Parents of depressed teens in treatment may also benefit from counseling
Family relationships were stable while teen was in treatment; marital satisfaction worsened post-treatment
- ‘Families might be putting their own issues on the back burner while their kid gets help’
- Very little research has examined the effect of treating teens, with medication or psychotherapy, on family relationships
CHICAGO – Parents often seek mental health treatment for a child struggling with depression, but the treatment shouldn’t stop with the depressed teen, suggests a new Northwestern Medicine study.
The study found that while depressed teens were involved in active treatment, parents’ marriages and parent-child conflict remained stable. Once the teens’ treatment had finished, however, parents’ marital relationships slightly worsened, the study found.

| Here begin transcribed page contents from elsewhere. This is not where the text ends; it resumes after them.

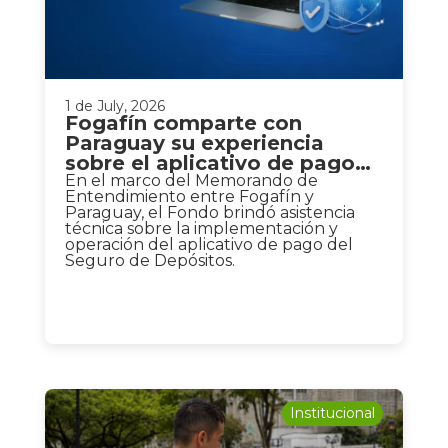
1 de July, 2026
Fogafín comparte con
Paraguay su experiencia
sobre el aplicativo de pago
del Seguro de Depósitos
En el marco del Memorando de
Entendimiento entre Fogafín y
Paraguay, el Fondo brindó asistencia
técnica sobre la implementación y
operación del aplicativo de pago del
Seguro de Depósitos.
Institucional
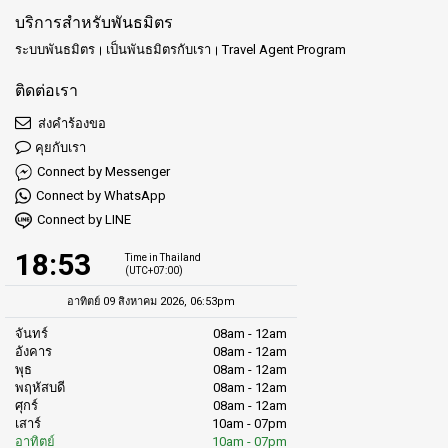
บริการสำหรับพันธมิตร
ระบบพันธมิตร
เป็นพันธมิตรกับเรา
Travel Agent Program
ติดต่อเรา
ส่งคำร้องขอ
คุยกับเรา
Connect by Messenger
Connect by WhatsApp
Connect by LINE
18:53
Time in Thailand
(UTC+07:00)
อาทิตย์ 09 สิงหาคม 2026, 06:53pm
จันทร์
08am - 12am
อังคาร
08am - 12am
พุธ
08am - 12am
พฤหัสบดี
08am - 12am
ศุกร์
08am - 12am
เสาร์
10am - 07pm
อาทิตย์
10am - 07pm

“Families might be putting their own issues on the back burner while their teen gets help,” said first author Kelsey Howard, a doctoral candidate in clinical psychology at Northwestern University Feinberg School of Medicine. “Once the treatment ends, they’re forced to face issues in their marriage or family that might have been simmering while their depressed teen was being treated.”
To address this, Howard and her co-authors recommend that parents of teens who are depressed also have a check-in for their marital relationship.
“Families are interactive, fragile ecosystems, and a shift in a teenager’s mood can undoubtedly alter the family’s balance — negatively or positively,” Howard said.
While adolescent depression is well known to be a stressor for parents and families, this is one of only a few studies to examine how adolescent depression impacts family relationships and, in turn, how family relationships impact adolescent depression.
The study was published in the Journal of Abnormal Child Psychology.
The study found that parents of teens who had higher depressive symptoms at the end of their treatment experienced more marital problems and more parent-child conflict at later study visits. Conversely, parents whose kids showed fewer depressive symptoms at the end of treatment saw an improvement in later parent-child conflict.
“This study is important in that very little research has examined the effect of treating teens, with medication or psychotherapy, on family relationships,” said Mark A. Reinecke, chief of psychology in the department of psychiatry and behavioral sciences at Feinberg. “Findings in this area have been inconsistent, and the effects can be subtle.
“The take-home message – that teen depression can affect families, and that parents of depressed teens may need support – is entirely sensible. It’s something we should all keep in mind.”
The study was a secondary analysis of data from 322 clinically depressed youths who participated in the 2007 Treatment for Adolescents with Depression Study, a landmark study on treating adolescent depression. As part of this study, adolescents’ depression was measured during the treatment period, which lasted 36 weeks, and for one year afterward.
Neil Jordan, John Lavigne and Karen Gouze from Northwestern were co-authors on the study.
TADS was supported by NIMH contract N01MH80008 to Duke University (Principal Investigator: Dr. John March). This research was also supported by the Brian Harty Foundation.